§ MR. W. J. CORBET
asked the Chief Secretary to the Lord Lieutenant of Ireland, with reference to the charge delivered by the County Court Judge at Wicklow on the 20th January 1882, in which he congratulated the grand jury in the most emphatic terms on the peace- 1704 ful condition of the eastern division of the county, adding, as regards the western division—There were but two criminal cases there which were referred back to the assizes, leaving not a single case to go before the grand jury, and there was no criminal business whatever in the town of Baltinglass;Whether his attention has been called to the Return of Agrarian Crime for 1881, since issued to Members, from which it appears that, excepting thirty-four threatening letters, only eleven offences, none of them being offences against the person, are recorded against the County Wicklow for the twelve months; whether his attention has been called to the Return, just issued, of the amounts levied in the several counties in Ireland for malicious injuries in 1881, from which it appears that the sum levied off Wicklow County was only £25, as against an average of £694 for every other county in Ireland; and, whether, on reconsideration of all the circumstances, he will now advise the Lord Lieutenant to revoke, as provided by the Acts 44 Vic, chapters 4 and 5, the Orders in Council under which the County Wicklow was proscribed and proclaimed?
§ MR. W. E. FORSTER
, in reply, said, he had previously answered a Question of the hon.

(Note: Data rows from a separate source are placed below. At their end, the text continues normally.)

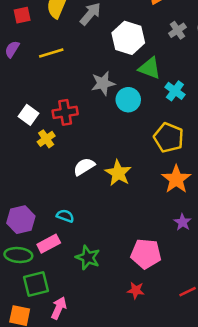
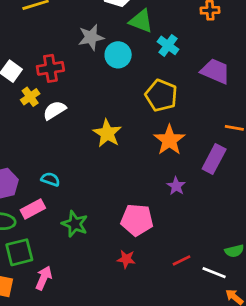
white semicircle: (84, 167) -> (54, 110), moved

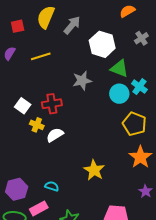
cyan circle: (118, 55) -> (119, 94), moved
yellow cross: (30, 97) -> (37, 125), turned -32
yellow star: (107, 133) -> (94, 170), moved

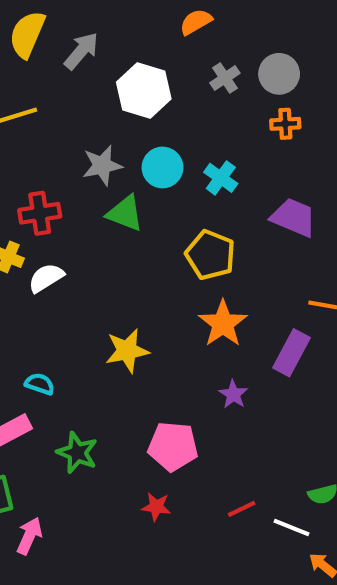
green triangle: (119, 68) -> (125, 213), moved
cyan circle: (119, 94) -> (163, 167), moved
yellow star: (94, 170) -> (127, 351), turned 30

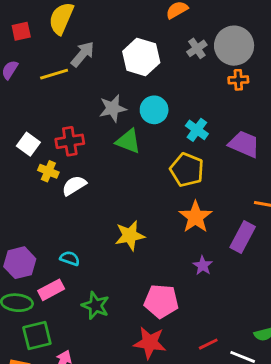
gray arrow: (81, 51) -> (83, 54), moved
gray circle: (279, 74) -> (234, 46), size x1.4
cyan cross: (221, 178) -> (197, 130), moved
red star: (156, 507) -> (150, 343), size x1.6

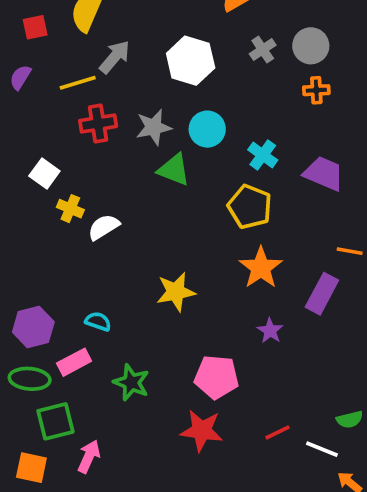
gray circle: (234, 46) -> (311, 46), size x0.7
red cross: (70, 141) -> (98, 123), moved

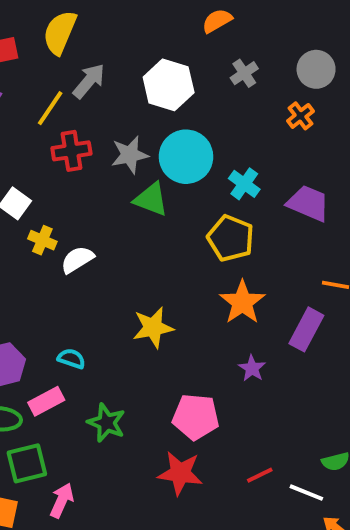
gray circle: (311, 46) -> (316, 69), moved
yellow line: (78, 83) -> (50, 108), turned -39
orange cross: (316, 90) -> (301, 116), turned -35
cyan circle: (207, 129) -> (186, 157), size x1.4

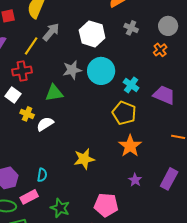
gray cross: (244, 73) -> (131, 28), turned -32
red cross: (71, 151) -> (22, 71), moved
green triangle: (151, 199) -> (54, 93), moved, turned -30
purple rectangle: (306, 329) -> (169, 179), moved
cyan semicircle: (71, 359) -> (42, 175), turned 80

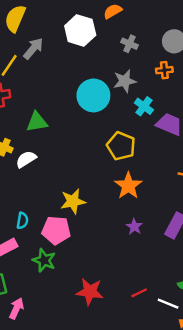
white hexagon: (92, 34) -> (80, 30), moved
orange cross: (160, 50) -> (164, 70), turned 32
gray star: (72, 70) -> (125, 81), moved
cyan cross: (131, 85) -> (144, 106), moved
pink pentagon: (106, 205) -> (56, 230), moved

Member's as to the state of Wicklow, and he could only repeat the answer now. The County Wicklow had been proclaimed. [Mr. W. J. CORBET: Upon what grounds?] It would take too long to state the grounds; but it was proclaimed because the Government thought it necessary to do so. It was a notorious fact that there was a great amount of "Boycotting" and intimidation, which made it necessary for the Government to take steps.